Mark the open-loop poles on the graph with an "X" on the x-axis. The poles are found in the bottom portion of the equation, since we want to zero out the equation, you must use negative numbers to achieve zero as the denominator. For instance, if the bottom part of the equation is (s+4)(s+6)(s+11), you will mark the plots on the x-axis that equal -4, -6 and -11. The "X" spots on the graph are your poles.
Draw a line from the end of the negative side of the x-axis to the first number. In the example from Step 2, you will have a solid line from the edge of the paper to -11. The line theoretically continues infinitely in the negative direction.
Skip over the gap between the last equation and the second equation and draw a line between the first two plots on the graph.
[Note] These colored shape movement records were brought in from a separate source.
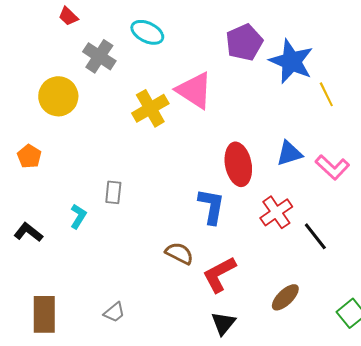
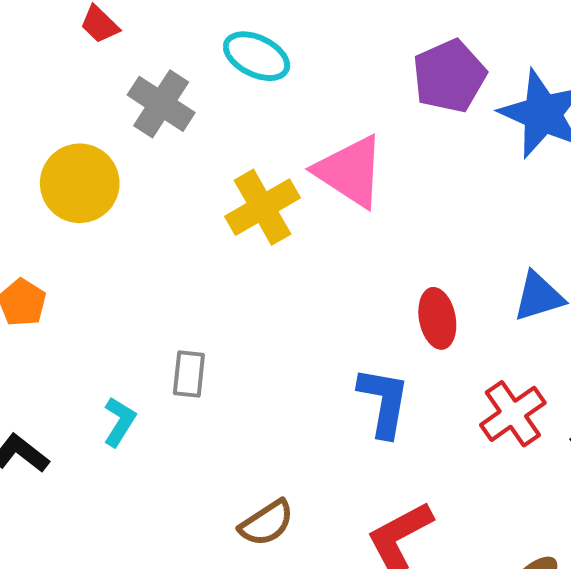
red ellipse: (238, 164) -> (437, 318), size x0.7
brown semicircle: (179, 253) -> (266, 523), moved, turned 120

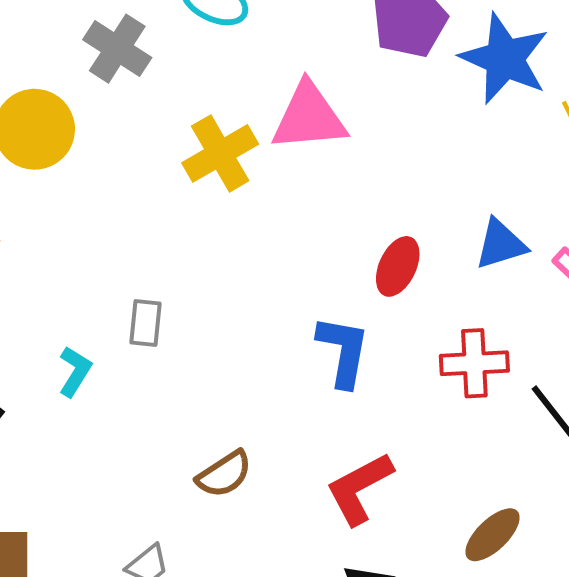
pink triangle: (350, 171) -> (309, 117), turned -38
red ellipse: (437, 318) -> (398, 266), turned 36
red cross: (513, 414) -> (474, 363), turned 32

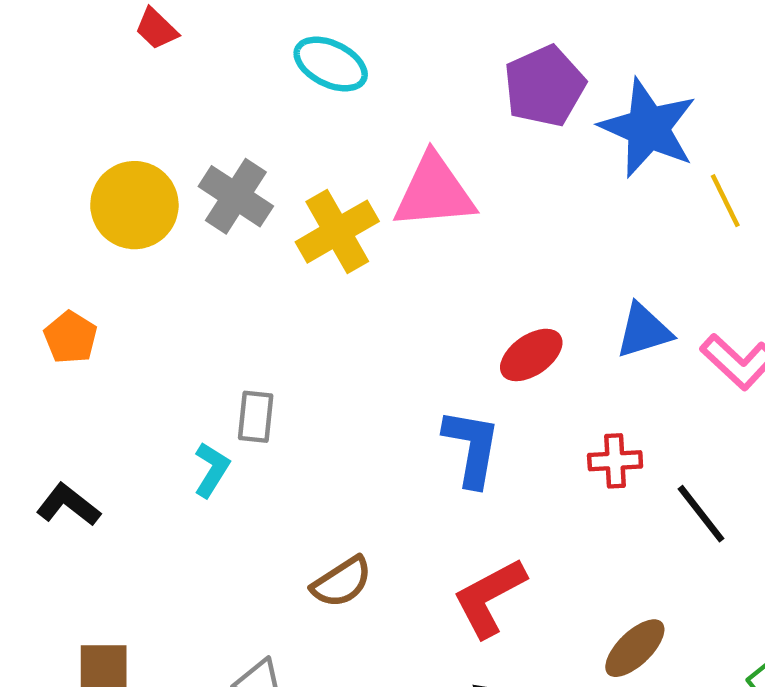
gray cross: (117, 49) -> (236, 196), moved
red ellipse: (398, 266) -> (531, 355), turned 30
red cross: (474, 363) -> (615, 461), size x0.7
cyan L-shape: (75, 371) -> (212, 470), moved

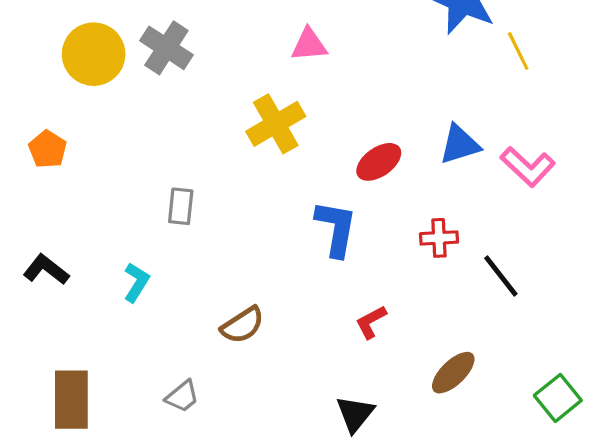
pink triangle: (434, 192) -> (309, 45), size x0.6
yellow cross: (337, 232) -> (276, 124), moved
cyan L-shape: (212, 470) -> (136, 282), moved
red L-shape: (489, 597) -> (371, 322), moved, size x0.6

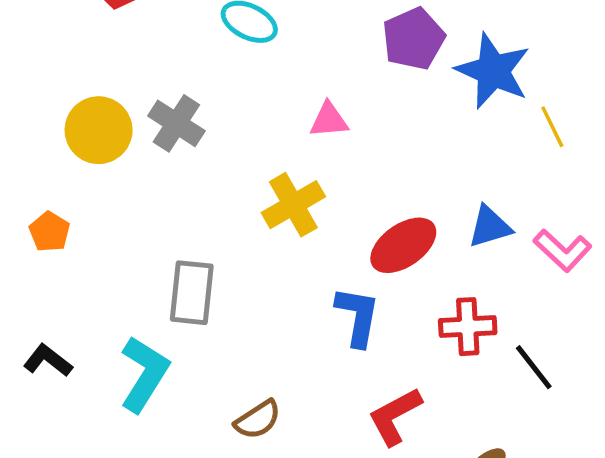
red ellipse: (379, 162) -> (403, 245), size x1.4
gray rectangle: (181, 206) -> (192, 293), size x1.6
red cross: (439, 238) -> (468, 327), size x1.4
cyan L-shape: (136, 282) -> (144, 374), size x1.8
red L-shape: (371, 322) -> (395, 416), size x1.6

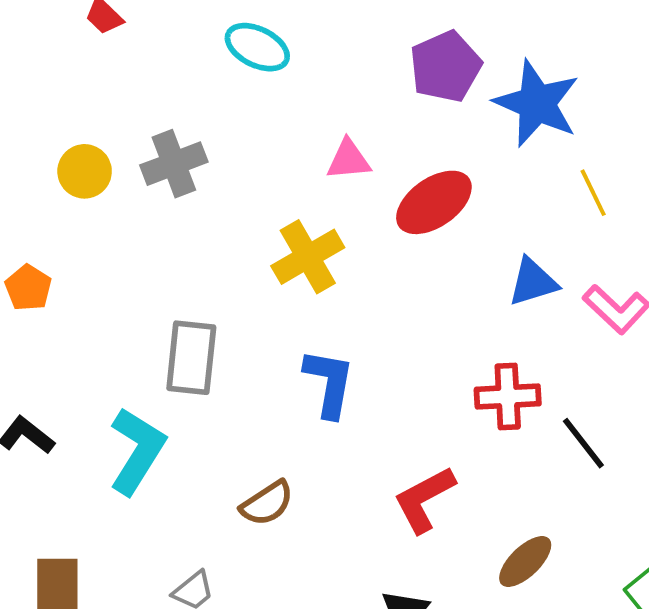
gray cross: (176, 123) -> (174, 164), turned 36
yellow line: (552, 127) -> (593, 193), moved
yellow circle: (99, 130) -> (85, 171), size x0.7
red ellipse: (403, 245) -> (434, 202), moved
blue L-shape: (358, 316) -> (329, 383), moved

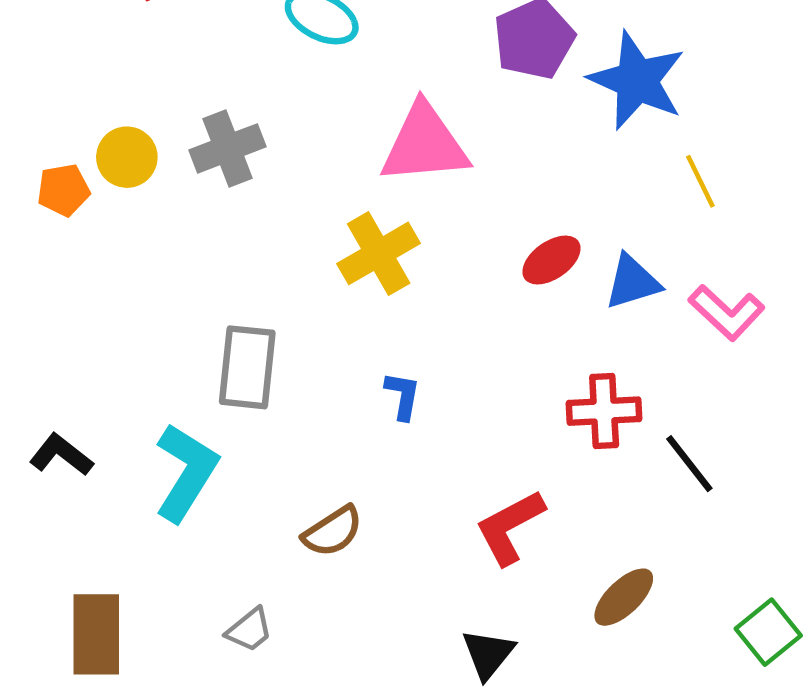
pink triangle: (349, 160) -> (425, 144), size x1.8
red ellipse: (434, 202) -> (551, 260), moved, size x0.7
orange pentagon: (28, 288) -> (63, 190), moved, turned 30
blue L-shape: (329, 383) -> (403, 396), size x0.6

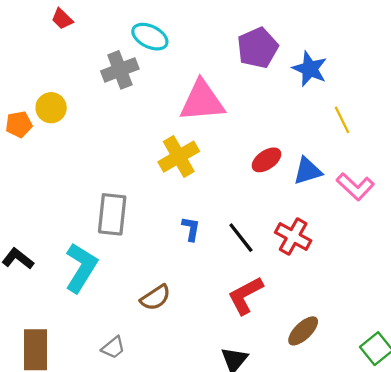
blue star: (637, 81) -> (310, 69), size x0.7
gray cross: (228, 148) -> (120, 70), moved
red cross: (604, 411) -> (293, 237), turned 32
black line: (689, 464) -> (241, 238), moved

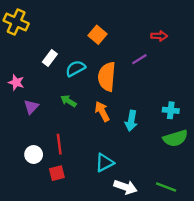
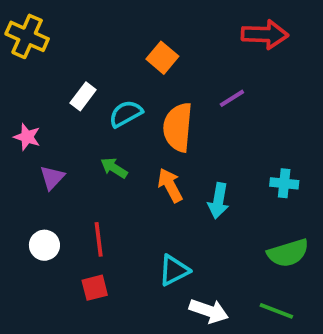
red arrow: (159, 36) -> (265, 34), moved, size x1.6
green semicircle: (175, 138) -> (288, 253), moved
white circle: (34, 154) -> (44, 245), moved

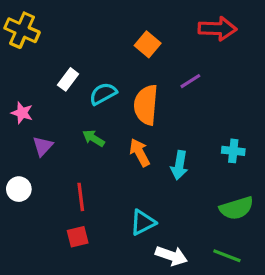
orange square: (162, 58) -> (148, 44), moved
white circle: (44, 245) -> (19, 189), moved

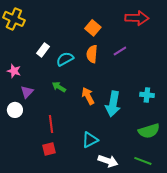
orange semicircle: (146, 105) -> (92, 54), moved, size x0.7
cyan arrow: (179, 165) -> (113, 104), size x1.4
white circle: (19, 189) -> (15, 110), moved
For example, draw a line between -6 and -4 on the x-axis. Find the distance between -6 and -4, in this case the distance is 2.
Draw a line from the second pole, in this example, -6, to the number 2 (obtained from Step 4) in the graph. Do this on either side of the x-axis.
Determine the breakaway point by using the equation -G(s)H(s)/ds = 0.
Draw the breakaway point on the graph by using the slope from the answer you received from Step 6.